US 12,190,588 B2
	Occlusion-aware multi-object tracking
Dongdong Chen, Bellevue, WA (US); Qiankun Liu, Hefei (CN); Lu Yuan, Redmond, WA (US); and Lei Zhang, Bellevue, WA (US)
Assigned to Microsoft Technology Licensing, LLC, Redmond, WA (US)
Filed by Microsoft Technology Licensing, LLC, Redmond, WA (US)
Filed on Jun. 4, 2021, as Appl. No. 17/339,413.
Prior Publication US 2022/0391621 A1, Dec. 8, 2022
Int. Cl. G06V 20/52 (2022.01); G06F 18/214 (2023.01); G06N 3/045 (2023.01); G06T 7/20 (2017.01); G06V 10/25 (2022.01); G06V 10/44 (2022.01)

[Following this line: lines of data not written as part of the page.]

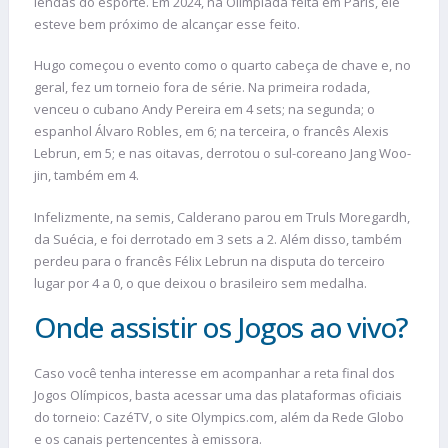
lendas do esporte. Em 2024, na Olimpíada feita em Paris, ele
esteve bem próximo de alcançar esse feito.
Hugo começou o evento como o quarto cabeça de chave e, no
geral, fez um torneio fora de série. Na primeira rodada,
venceu o cubano Andy Pereira em 4 sets; na segunda; o
espanhol Álvaro Robles, em 6; na terceira, o francês Alexis
Lebrun, em 5; e nas oitavas, derrotou o sul-coreano Jang Woo-
jin, também em 4.
Infelizmente, na semis, Calderano parou em Truls Moregardh,
da Suécia, e foi derrotado em 3 sets a 2. Além disso, também
perdeu para o francês Félix Lebrun na disputa do terceiro
lugar por 4 a 0, o que deixou o brasileiro sem medalha.
Onde assistir os Jogos ao vivo?
Caso você tenha interesse em acompanhar a reta final dos
Jogos Olímpicos, basta acessar uma das plataformas oficiais
do torneio: CazéTV, o site Olympics.com, além da Rede Globo
e os canais pertencentes à emissora.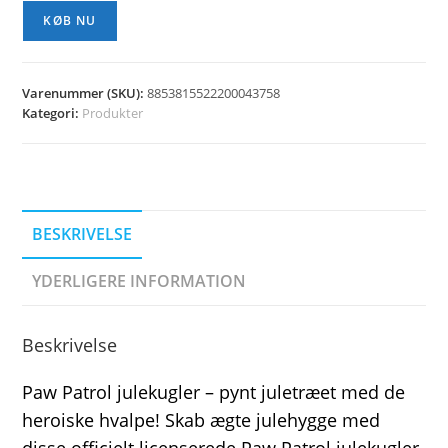
KØB NU
Varenummer (SKU):
8853815522200043758
Kategori:
Produkter
BESKRIVELSE
YDERLIGERE INFORMATION
Beskrivelse
Paw Patrol julekugler – pynt juletræet med de
heroiske hvalpe! Skab ægte julehygge med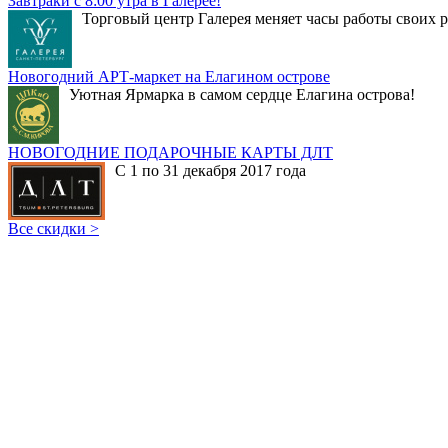
Завтраки с 8:00 утра в Галерее!
Торговый центр Галерея меняет часы работы своих р
Новогодний АРТ-маркет на Елагином острове
Уютная Ярмарка в самом сердце Елагина острова!
НОВОГОДНИЕ ПОДАРОЧНЫЕ КАРТЫ ДЛТ
С 1 по 31 декабря 2017 года
Все скидки >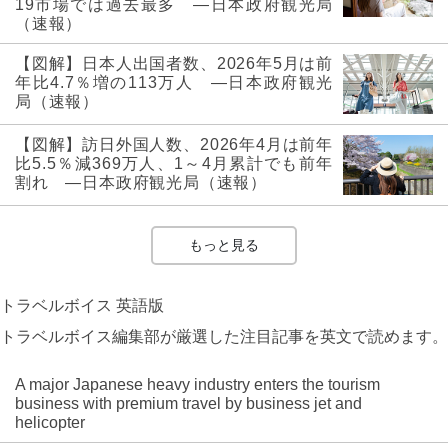
19市場では過去最多 ―日本政府観光局
（速報）
【図解】日本人出国者数、2026年5月は前
年比4.7％増の113万人 ―日本政府観光
局（速報）
【図解】訪日外国人数、2026年4月は前年
比5.5％減369万人、1～4月累計でも前年
割れ ―日本政府観光局（速報）
もっと見る
トラベルボイス 英語版
トラベルボイス編集部が厳選した注目記事を英文で読めます。
A major Japanese heavy industry enters the tourism
business with premium travel by business jet and
helicopter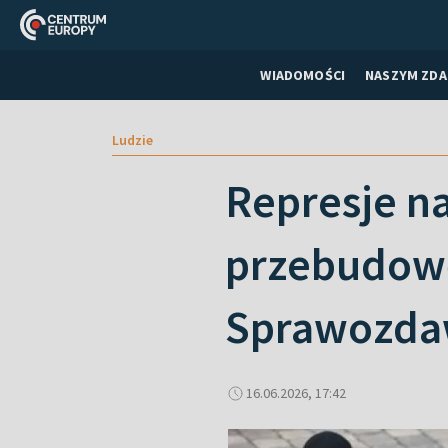
WIADOMOŚCI
NASZYM ZDA
Ludzie
Represje n
przebudowę
Sprawozda
16.06.2026, 17:42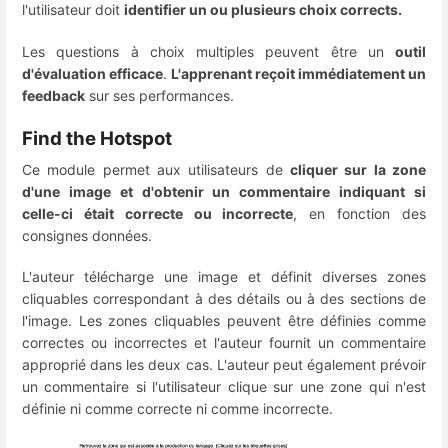
l'utilisateur doit
identifier un ou plusieurs choix corrects.
Les questions à choix multiples peuvent être un
outil
d'évaluation efficace
.
L'apprenant reçoit immédiatement un
feedback
sur ses performances.
Find the Hotspot
Ce module permet aux utilisateurs de
cliquer sur la zone
d'une image et d'obtenir un commentaire indiquant si
celle-ci était correcte ou incorrecte
, en fonction des
consignes données.
L'auteur télécharge une image et définit diverses zones
cliquables correspondant à des détails ou à des sections de
l'image. Les zones cliquables peuvent être définies comme
correctes ou incorrectes et l'auteur fournit un commentaire
approprié dans les deux cas. L'auteur peut également prévoir
un commentaire si l'utilisateur clique sur une zone qui n'est
définie ni comme correcte ni comme incorrecte.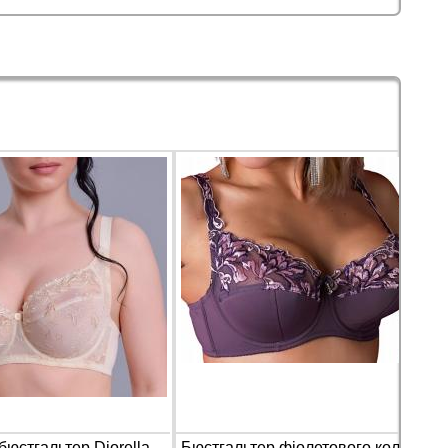
Бежевий бюстгальтер Diorella 34940 на чашку E
Бюстгальтер фіолетового кольору Finikin 5059 на чашку F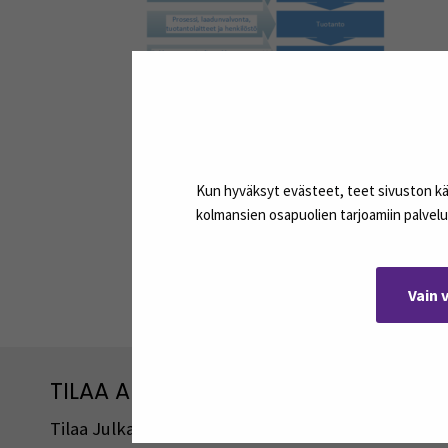
Kun hyväksyt evästeet, teet sivuston käyt
kolmansien osapuolien tarjoamiin palvelu
Jaa:
Vain 
TILAA ARTIKKELEITA JA PODCASTEJA
Tilaa Julkaisut@SEAMK -sivuston artikkeleita ja 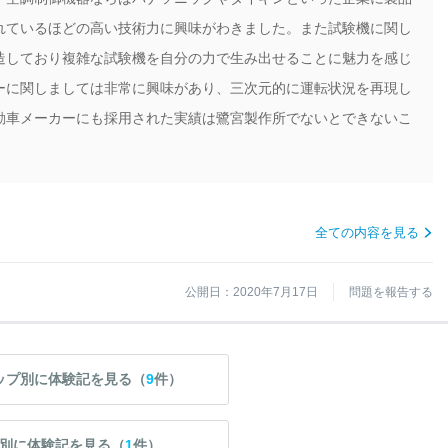
れているほどの高い技術力に興味がわきました。また試験機に関し
造しており複雑な試験機を自分の力で生み出せることに魅力を感じ
ーに関しましては非常に興味があり、三次元的に運転状況を再現し
動車メーカーにも採用された実績は鷺宮製作所でないとできないこ
全ての内容を見る
公開日：2020年7月17日
問題を報告する
ップ別に体験記を見る（
9
件）
別に体験記を見る（
1
件）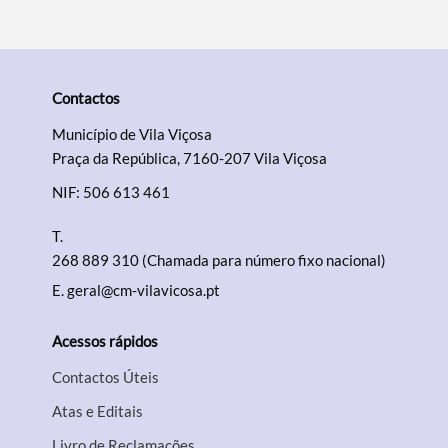
Contactos
Município de Vila Viçosa
Praça da República, 7160-207 Vila Viçosa
NIF: 506 613 461
T.
268 889 310 (Chamada para número fixo nacional)
E.
geral@cm-vilavicosa.pt
Acessos rápidos
Contactos Úteis
Atas e Editais
Livro de Reclamações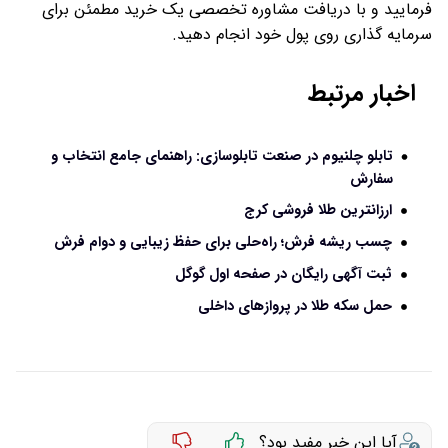
فرمایید و با دریافت مشاوره تخصصی یک خرید مطمئن برای
سرمایه گذاری روی پول خود انجام دهید.
اخبار مرتبط
تابلو چلنیوم در صنعت تابلوسازی: راهنمای جامع انتخاب و
سفارش
ارزانترین طلا فروشی کرج
چسب ریشه فرش؛ راه‌حلی برای حفظ زیبایی و دوام فرش
ثبت آگهی رایگان در صفحه اول گوگل
حمل سکه طلا در پروازهای داخلی
آیا این خبر مفید بود؟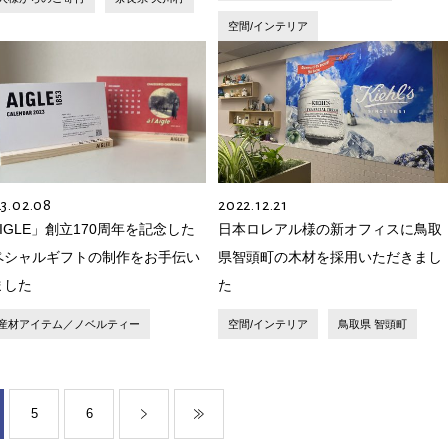
空間/インテリア
3.02.08
2022.12.21
IGLE」創立170周年を記念した
日本ロレアル様の新オフィスに鳥取
ペシャルギフトの制作をお手伝い
県智頭町の木材を採用いただきまし
ました
た
産材アイテム／ノベルティー
空間/インテリア
鳥取県 智頭町
5
6
»
最後 »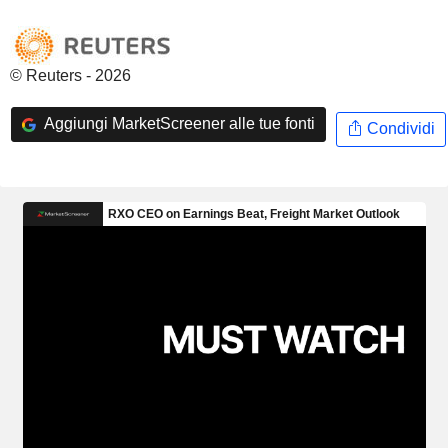
© Reuters - 2026
Aggiungi MarketScreener alle tue fonti
Condividi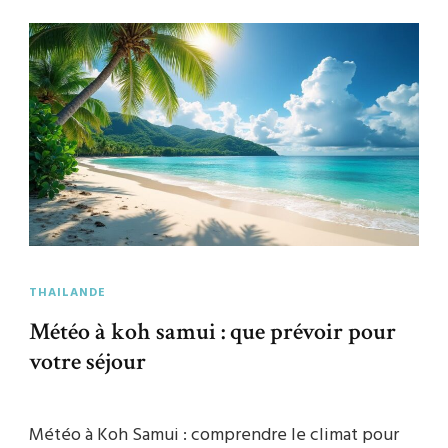
THAILANDE
Météo à koh samui : que prévoir pour
votre séjour
Météo à Koh Samui : comprendre le climat pour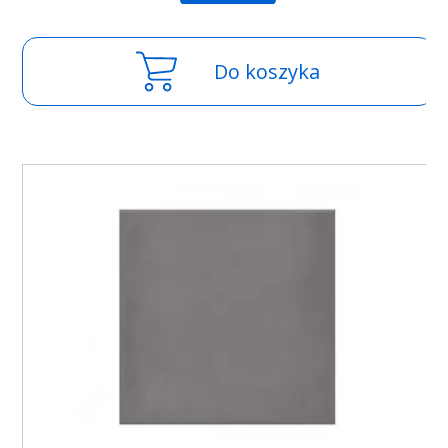
Do koszyka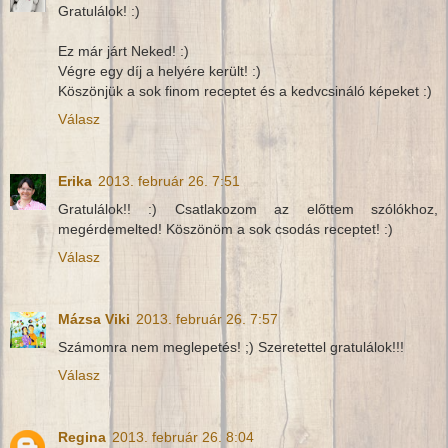
Gratulálok! :)
Ez már járt Neked! :)
Végre egy díj a helyére került! :)
Köszönjük a sok finom receptet és a kedvcsináló képeket :)
Válasz
Erika
2013. február 26. 7:51
Gratulálok!! :) Csatlakozom az előttem szólókhoz,
megérdemelted! Köszönöm a sok csodás receptet! :)
Válasz
Mázsa Viki
2013. február 26. 7:57
Számomra nem meglepetés! ;) Szeretettel gratulálok!!!
Válasz
Regina
2013. február 26. 8:04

CPC G06V 20/52 (2022.01) [G06F 18/2155 (2023.01); G06N 3/045 (2023.01); G06T 7/20 (2013.01); G06V 10/25 (2022.01); G06V 10/44 (2022.01); G06T 2207/30241 (2013.01)]

11 Claims

1. A system for tracking a target object across a plurality of image frames, comprising:

a logic machine; and

a storage machine holding instructions executable by the logic machine to:

calculate a trajectory for the target object over one or more previous frames occurring before a target frame, wherein the target object is detected by tracking, in a similarity matrix, comparison values indicating similarity between object feature data for a first set of objects detected in a first previous frame, the first set of objects including the target object, and object feature data for a second set of objects in a second previous frame, wherein the similarity matrix includes:

a row for each object in a union of both of the first set of objects and the second set of objects; and

a column for each object in the union,

wherein each matrix element of the similarity matrix represents one comparison value between a pair of objects drawn from the union;

responsive to assessing no detection of the target object in the target frame:

upon determining that the target object is not detected in the target frame due to being occluded by a set of one or more other objects, predict an estimated region for the target object based on the trajectory;

predict an occlusion center based on a set of candidate occluding locations for the set of other objects within a threshold distance of the estimated region, each location of the set of candidate occluding locations overlapping with the estimated region; and

automatically estimate a bounding box for the target object in the target frame based on the occlusion center, wherein the bounding box is estimated via a trained machine learning system trained via supervised learning with image data and ground-truth bounding boxes.